— What you should do —
Set all the entries down again, unaltered.

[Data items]
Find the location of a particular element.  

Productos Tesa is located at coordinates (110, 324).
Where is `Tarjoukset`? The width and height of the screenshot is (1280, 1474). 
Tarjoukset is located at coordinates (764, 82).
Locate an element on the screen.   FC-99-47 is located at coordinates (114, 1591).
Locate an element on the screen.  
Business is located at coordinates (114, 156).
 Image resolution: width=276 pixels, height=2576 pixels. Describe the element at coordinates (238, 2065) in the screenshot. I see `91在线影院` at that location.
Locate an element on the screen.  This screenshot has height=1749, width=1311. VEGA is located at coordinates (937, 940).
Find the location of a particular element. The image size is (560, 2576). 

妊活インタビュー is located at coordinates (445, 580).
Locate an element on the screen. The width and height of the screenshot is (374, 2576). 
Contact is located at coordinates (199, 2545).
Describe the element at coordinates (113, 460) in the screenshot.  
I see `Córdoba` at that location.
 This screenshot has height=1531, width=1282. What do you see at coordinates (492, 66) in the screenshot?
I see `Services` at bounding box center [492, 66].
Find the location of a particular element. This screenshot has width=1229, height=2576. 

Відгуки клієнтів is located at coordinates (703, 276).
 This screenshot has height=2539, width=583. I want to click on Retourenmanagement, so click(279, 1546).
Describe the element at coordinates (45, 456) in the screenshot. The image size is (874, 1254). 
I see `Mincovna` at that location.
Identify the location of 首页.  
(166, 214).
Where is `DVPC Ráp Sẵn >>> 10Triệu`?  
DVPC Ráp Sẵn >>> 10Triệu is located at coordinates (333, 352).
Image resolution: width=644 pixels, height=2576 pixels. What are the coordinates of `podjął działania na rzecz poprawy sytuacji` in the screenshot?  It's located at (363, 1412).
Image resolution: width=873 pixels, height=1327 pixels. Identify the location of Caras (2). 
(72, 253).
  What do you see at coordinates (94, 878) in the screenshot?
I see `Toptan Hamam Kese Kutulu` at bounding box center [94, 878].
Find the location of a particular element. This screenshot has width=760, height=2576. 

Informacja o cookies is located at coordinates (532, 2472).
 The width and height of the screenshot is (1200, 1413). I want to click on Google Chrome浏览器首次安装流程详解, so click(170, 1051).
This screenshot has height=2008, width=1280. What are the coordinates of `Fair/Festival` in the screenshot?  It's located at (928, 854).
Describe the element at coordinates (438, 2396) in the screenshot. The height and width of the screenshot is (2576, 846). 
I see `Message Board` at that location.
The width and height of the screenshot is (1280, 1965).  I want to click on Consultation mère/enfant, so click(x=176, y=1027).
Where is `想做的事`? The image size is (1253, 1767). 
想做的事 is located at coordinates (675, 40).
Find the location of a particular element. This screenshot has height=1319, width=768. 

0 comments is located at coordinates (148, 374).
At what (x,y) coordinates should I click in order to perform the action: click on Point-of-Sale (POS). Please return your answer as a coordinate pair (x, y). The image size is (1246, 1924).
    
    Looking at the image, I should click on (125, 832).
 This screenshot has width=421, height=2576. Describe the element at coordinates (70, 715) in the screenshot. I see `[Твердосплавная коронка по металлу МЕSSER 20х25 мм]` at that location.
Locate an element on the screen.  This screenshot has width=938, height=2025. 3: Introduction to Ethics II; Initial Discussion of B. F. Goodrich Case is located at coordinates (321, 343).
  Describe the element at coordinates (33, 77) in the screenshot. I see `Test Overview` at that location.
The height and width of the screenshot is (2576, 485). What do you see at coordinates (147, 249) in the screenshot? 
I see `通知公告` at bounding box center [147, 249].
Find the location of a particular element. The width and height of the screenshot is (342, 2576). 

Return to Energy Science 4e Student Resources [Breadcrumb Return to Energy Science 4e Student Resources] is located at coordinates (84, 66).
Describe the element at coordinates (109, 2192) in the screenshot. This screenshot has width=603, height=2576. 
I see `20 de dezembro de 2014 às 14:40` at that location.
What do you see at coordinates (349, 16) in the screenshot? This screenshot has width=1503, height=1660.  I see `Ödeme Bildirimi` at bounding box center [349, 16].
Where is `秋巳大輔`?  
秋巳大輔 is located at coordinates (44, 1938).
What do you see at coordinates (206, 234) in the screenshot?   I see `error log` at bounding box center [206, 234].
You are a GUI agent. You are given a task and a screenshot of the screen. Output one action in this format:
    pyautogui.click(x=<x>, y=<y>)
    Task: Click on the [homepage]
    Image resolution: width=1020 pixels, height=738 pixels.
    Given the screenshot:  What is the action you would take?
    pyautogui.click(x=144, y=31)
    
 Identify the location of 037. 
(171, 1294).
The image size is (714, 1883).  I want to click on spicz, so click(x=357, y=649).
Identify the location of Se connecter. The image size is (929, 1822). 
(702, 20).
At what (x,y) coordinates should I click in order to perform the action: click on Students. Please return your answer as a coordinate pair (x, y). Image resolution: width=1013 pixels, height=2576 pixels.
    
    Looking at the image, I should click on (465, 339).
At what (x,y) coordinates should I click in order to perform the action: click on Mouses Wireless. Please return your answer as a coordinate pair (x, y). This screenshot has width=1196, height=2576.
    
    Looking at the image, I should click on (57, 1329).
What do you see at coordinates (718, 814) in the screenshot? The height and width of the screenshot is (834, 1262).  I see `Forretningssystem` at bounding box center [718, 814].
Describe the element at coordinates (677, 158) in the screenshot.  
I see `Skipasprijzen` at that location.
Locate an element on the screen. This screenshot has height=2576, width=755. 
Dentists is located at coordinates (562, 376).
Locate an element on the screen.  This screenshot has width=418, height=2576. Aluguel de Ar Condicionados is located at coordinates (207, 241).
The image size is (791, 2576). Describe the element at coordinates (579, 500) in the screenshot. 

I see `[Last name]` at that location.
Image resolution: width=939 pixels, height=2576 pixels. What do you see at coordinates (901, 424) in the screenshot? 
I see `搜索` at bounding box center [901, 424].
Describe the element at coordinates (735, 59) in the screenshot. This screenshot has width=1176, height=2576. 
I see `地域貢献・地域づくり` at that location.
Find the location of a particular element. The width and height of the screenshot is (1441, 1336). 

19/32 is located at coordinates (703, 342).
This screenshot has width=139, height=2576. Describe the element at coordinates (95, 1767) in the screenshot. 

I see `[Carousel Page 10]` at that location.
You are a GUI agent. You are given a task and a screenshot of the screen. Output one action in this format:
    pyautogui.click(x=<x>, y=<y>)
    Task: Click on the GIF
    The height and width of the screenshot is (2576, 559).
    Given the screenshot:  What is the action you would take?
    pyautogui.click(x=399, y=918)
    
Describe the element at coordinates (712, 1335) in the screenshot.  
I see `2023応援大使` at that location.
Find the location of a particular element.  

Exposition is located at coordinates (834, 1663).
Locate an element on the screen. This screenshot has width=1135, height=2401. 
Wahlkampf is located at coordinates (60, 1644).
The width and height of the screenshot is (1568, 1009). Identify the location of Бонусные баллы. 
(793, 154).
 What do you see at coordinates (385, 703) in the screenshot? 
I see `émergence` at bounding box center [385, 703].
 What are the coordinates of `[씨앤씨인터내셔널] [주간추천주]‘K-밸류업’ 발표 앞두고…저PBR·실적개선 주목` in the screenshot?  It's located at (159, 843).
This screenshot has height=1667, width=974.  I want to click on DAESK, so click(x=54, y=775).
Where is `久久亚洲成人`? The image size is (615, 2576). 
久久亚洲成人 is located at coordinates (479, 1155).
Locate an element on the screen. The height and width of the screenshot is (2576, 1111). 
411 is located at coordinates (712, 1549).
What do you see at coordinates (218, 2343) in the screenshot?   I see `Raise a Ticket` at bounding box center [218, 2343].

— Task response —
Find the location of a particular element.  

Productos Tesa is located at coordinates (110, 324).
Where is `Tarjoukset`? The width and height of the screenshot is (1280, 1474). 
Tarjoukset is located at coordinates (764, 82).
Locate an element on the screen.   FC-99-47 is located at coordinates (114, 1591).
Locate an element on the screen.  
Business is located at coordinates (114, 156).
 Image resolution: width=276 pixels, height=2576 pixels. Describe the element at coordinates (238, 2065) in the screenshot. I see `91在线影院` at that location.
Locate an element on the screen.  This screenshot has height=1749, width=1311. VEGA is located at coordinates (937, 940).
Find the location of a particular element. The image size is (560, 2576). 

妊活インタビュー is located at coordinates (445, 580).
Locate an element on the screen. The width and height of the screenshot is (374, 2576). 
Contact is located at coordinates (199, 2545).
Describe the element at coordinates (113, 460) in the screenshot.  
I see `Córdoba` at that location.
 This screenshot has height=1531, width=1282. What do you see at coordinates (492, 66) in the screenshot?
I see `Services` at bounding box center [492, 66].
Find the location of a particular element. This screenshot has width=1229, height=2576. 

Відгуки клієнтів is located at coordinates (703, 276).
 This screenshot has height=2539, width=583. I want to click on Retourenmanagement, so click(279, 1546).
Describe the element at coordinates (45, 456) in the screenshot. The image size is (874, 1254). 
I see `Mincovna` at that location.
Identify the location of 首页.  
(166, 214).
Where is `DVPC Ráp Sẵn >>> 10Triệu`?  
DVPC Ráp Sẵn >>> 10Triệu is located at coordinates (333, 352).
Image resolution: width=644 pixels, height=2576 pixels. What are the coordinates of `podjął działania na rzecz poprawy sytuacji` in the screenshot?  It's located at (363, 1412).
Image resolution: width=873 pixels, height=1327 pixels. Identify the location of Caras (2). 
(72, 253).
  What do you see at coordinates (94, 878) in the screenshot?
I see `Toptan Hamam Kese Kutulu` at bounding box center [94, 878].
Find the location of a particular element. This screenshot has width=760, height=2576. 

Informacja o cookies is located at coordinates (532, 2472).
 The width and height of the screenshot is (1200, 1413). I want to click on Google Chrome浏览器首次安装流程详解, so click(170, 1051).
This screenshot has height=2008, width=1280. What are the coordinates of `Fair/Festival` in the screenshot?  It's located at (928, 854).
Describe the element at coordinates (438, 2396) in the screenshot. The height and width of the screenshot is (2576, 846). 
I see `Message Board` at that location.
The width and height of the screenshot is (1280, 1965).  I want to click on Consultation mère/enfant, so click(x=176, y=1027).
Where is `想做的事`? The image size is (1253, 1767). 
想做的事 is located at coordinates (675, 40).
Find the location of a particular element. This screenshot has height=1319, width=768. 

0 comments is located at coordinates (148, 374).
At what (x,y) coordinates should I click in order to perform the action: click on Point-of-Sale (POS). Please return your answer as a coordinate pair (x, y). The image size is (1246, 1924).
    
    Looking at the image, I should click on (125, 832).
 This screenshot has width=421, height=2576. Describe the element at coordinates (70, 715) in the screenshot. I see `[Твердосплавная коронка по металлу МЕSSER 20х25 мм]` at that location.
Locate an element on the screen.  This screenshot has width=938, height=2025. 3: Introduction to Ethics II; Initial Discussion of B. F. Goodrich Case is located at coordinates (321, 343).
  Describe the element at coordinates (33, 77) in the screenshot. I see `Test Overview` at that location.
The height and width of the screenshot is (2576, 485). What do you see at coordinates (147, 249) in the screenshot? 
I see `通知公告` at bounding box center [147, 249].
Find the location of a particular element. The width and height of the screenshot is (342, 2576). 

Return to Energy Science 4e Student Resources [Breadcrumb Return to Energy Science 4e Student Resources] is located at coordinates (84, 66).
Describe the element at coordinates (109, 2192) in the screenshot. This screenshot has width=603, height=2576. 
I see `20 de dezembro de 2014 às 14:40` at that location.
What do you see at coordinates (349, 16) in the screenshot? This screenshot has width=1503, height=1660.  I see `Ödeme Bildirimi` at bounding box center [349, 16].
Where is `秋巳大輔`?  
秋巳大輔 is located at coordinates (44, 1938).
What do you see at coordinates (206, 234) in the screenshot?   I see `error log` at bounding box center [206, 234].
You are a GUI agent. You are given a task and a screenshot of the screen. Output one action in this format:
    pyautogui.click(x=<x>, y=<y>)
    Task: Click on the [homepage]
    Image resolution: width=1020 pixels, height=738 pixels.
    Given the screenshot:  What is the action you would take?
    pyautogui.click(x=144, y=31)
    
 Identify the location of 037. 
(171, 1294).
The image size is (714, 1883).  I want to click on spicz, so click(x=357, y=649).
Identify the location of Se connecter. The image size is (929, 1822). 
(702, 20).
At what (x,y) coordinates should I click in order to perform the action: click on Students. Please return your answer as a coordinate pair (x, y). Image resolution: width=1013 pixels, height=2576 pixels.
    
    Looking at the image, I should click on (465, 339).
At what (x,y) coordinates should I click in order to perform the action: click on Mouses Wireless. Please return your answer as a coordinate pair (x, y). This screenshot has width=1196, height=2576.
    
    Looking at the image, I should click on (57, 1329).
What do you see at coordinates (718, 814) in the screenshot? The height and width of the screenshot is (834, 1262).  I see `Forretningssystem` at bounding box center [718, 814].
Describe the element at coordinates (677, 158) in the screenshot.  
I see `Skipasprijzen` at that location.
Locate an element on the screen. This screenshot has height=2576, width=755. 
Dentists is located at coordinates (562, 376).
Locate an element on the screen.  This screenshot has width=418, height=2576. Aluguel de Ar Condicionados is located at coordinates (207, 241).
The image size is (791, 2576). Describe the element at coordinates (579, 500) in the screenshot. 

I see `[Last name]` at that location.
Image resolution: width=939 pixels, height=2576 pixels. What do you see at coordinates (901, 424) in the screenshot? 
I see `搜索` at bounding box center [901, 424].
Describe the element at coordinates (735, 59) in the screenshot. This screenshot has width=1176, height=2576. 
I see `地域貢献・地域づくり` at that location.
Find the location of a particular element. The width and height of the screenshot is (1441, 1336). 

19/32 is located at coordinates (703, 342).
This screenshot has width=139, height=2576. Describe the element at coordinates (95, 1767) in the screenshot. 

I see `[Carousel Page 10]` at that location.
You are a GUI agent. You are given a task and a screenshot of the screen. Output one action in this format:
    pyautogui.click(x=<x>, y=<y>)
    Task: Click on the GIF
    The height and width of the screenshot is (2576, 559).
    Given the screenshot:  What is the action you would take?
    pyautogui.click(x=399, y=918)
    
Describe the element at coordinates (712, 1335) in the screenshot.  
I see `2023応援大使` at that location.
Find the location of a particular element.  

Exposition is located at coordinates (834, 1663).
Locate an element on the screen. This screenshot has width=1135, height=2401. 
Wahlkampf is located at coordinates (60, 1644).
The width and height of the screenshot is (1568, 1009). Identify the location of Бонусные баллы. 
(793, 154).
 What do you see at coordinates (385, 703) in the screenshot? 
I see `émergence` at bounding box center [385, 703].
 What are the coordinates of `[씨앤씨인터내셔널] [주간추천주]‘K-밸류업’ 발표 앞두고…저PBR·실적개선 주목` in the screenshot?  It's located at (159, 843).
This screenshot has height=1667, width=974.  I want to click on DAESK, so click(x=54, y=775).
Where is `久久亚洲成人`? The image size is (615, 2576). 
久久亚洲成人 is located at coordinates (479, 1155).
Locate an element on the screen. The height and width of the screenshot is (2576, 1111). 
411 is located at coordinates (712, 1549).
What do you see at coordinates (218, 2343) in the screenshot?   I see `Raise a Ticket` at bounding box center [218, 2343].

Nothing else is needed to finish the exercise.